(Data extracted from a collection)

>>>

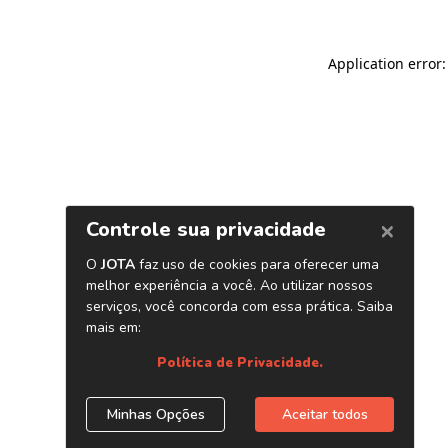
Application error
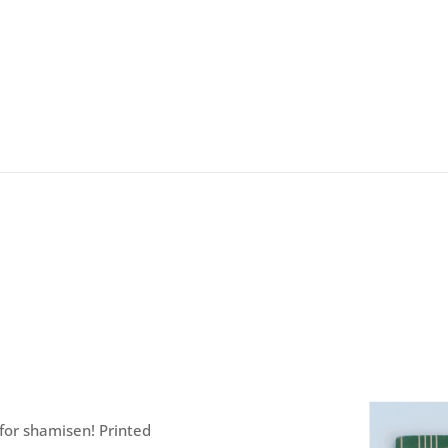
 for shamisen! Printed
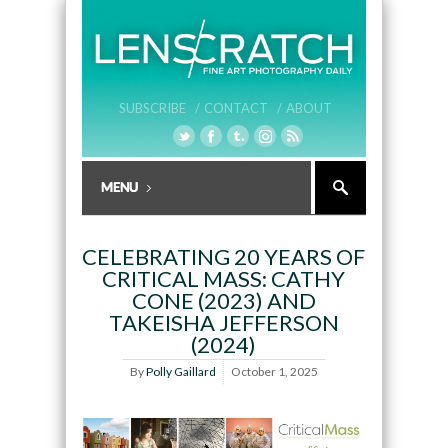
SUBSCRIBE /
CONTACT /
ABOUT
CELEBRATING 20 YEARS OF
CRITICAL MASS: CATHY
CONE (2023) AND
TAKEISHA JEFFERSON
(2024)
By
Polly Gaillard
October 1, 2025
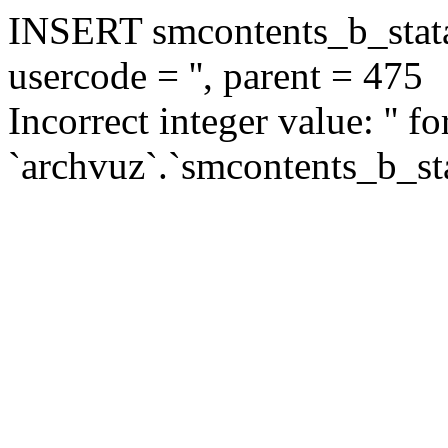
INSERT smcontents_b_statar
usercode = '', parent = 475
Incorrect integer value: '' f
`archvuz`.`smcontents_b_sta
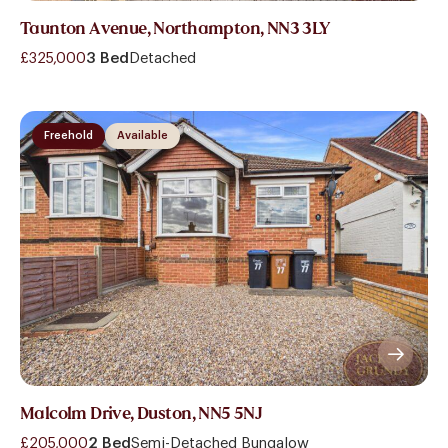
Taunton Avenue, Northampton, NN3 3LY
£325,000
3 Bed
Detached
Freehold
Available
Malcolm Drive, Duston, NN5 5NJ
£205,000
2 Bed
Semi-Detached Bungalow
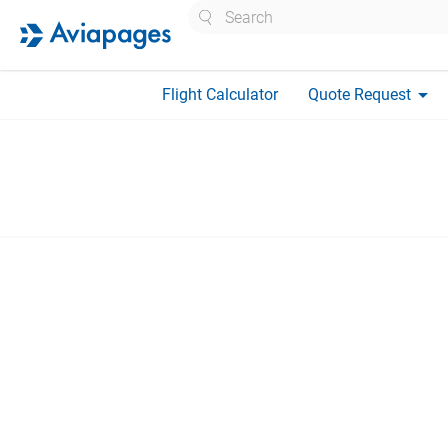
Search
arrow_drop_down
Flight Calculator
Quote Request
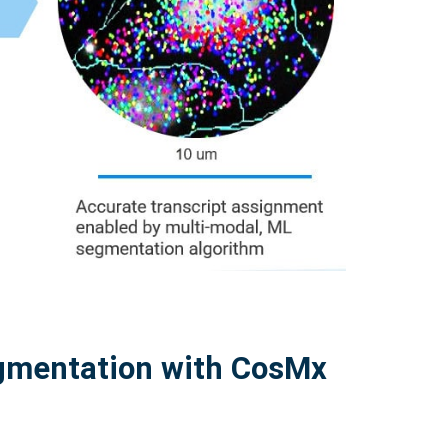
egmentation with CosMx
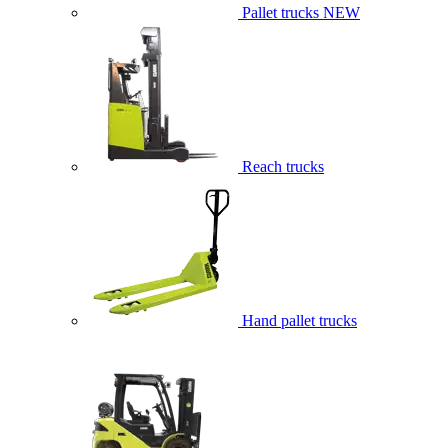
Pallet trucks
NEW
Reach trucks
Hand pallet trucks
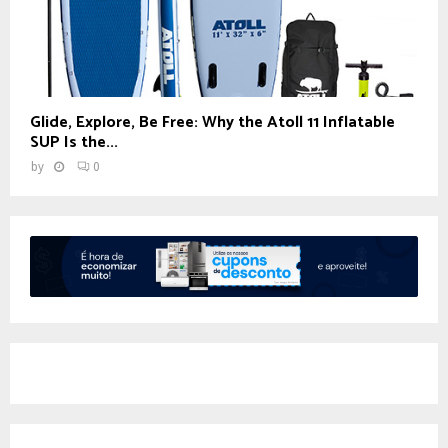
Glide, Explore, Be Free: Why the Atoll 11 Inflatable
SUP Is the...
by
0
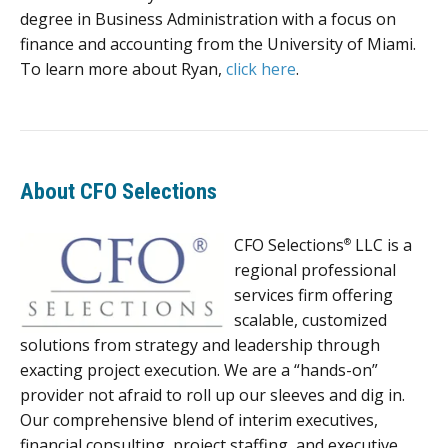
degree in Business Administration with a focus on
finance and accounting from the University of Miami.
To learn more about Ryan,
click here
.
About CFO Selections
CFO Selections
LLC is a
®
regional professional
services firm offering
scalable, customized
solutions from strategy and leadership through
exacting project execution. We are a “hands-on”
provider not afraid to roll up our sleeves and dig in.
Our comprehensive blend of interim executives,
financial consulting, project staffing, and executive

<<<

Work required
No picture is to be printed. Output exactly the lines above from the line containing "Taunton Avenue, Northampton, NN3 3LY" through the line containing "degree in Business".

Answer space
Taunton Avenue, Northampton, NN3 3LY
£325,000
3 Bed
Detached
Freehold
Available
Malcolm Drive, Duston, NN5 5NJ
£205,000
2 Bed
Semi-Detached Bungalow
Search
arrow_drop_down
Flight Calculator
Quote Request
egmentation with CosMx
Pallet trucks
NEW
Reach trucks
Hand pallet trucks
Glide, Explore, Be Free: Why the Atoll 11 Inflatable
SUP Is the...
by
0
degree in Business Administration with a focus on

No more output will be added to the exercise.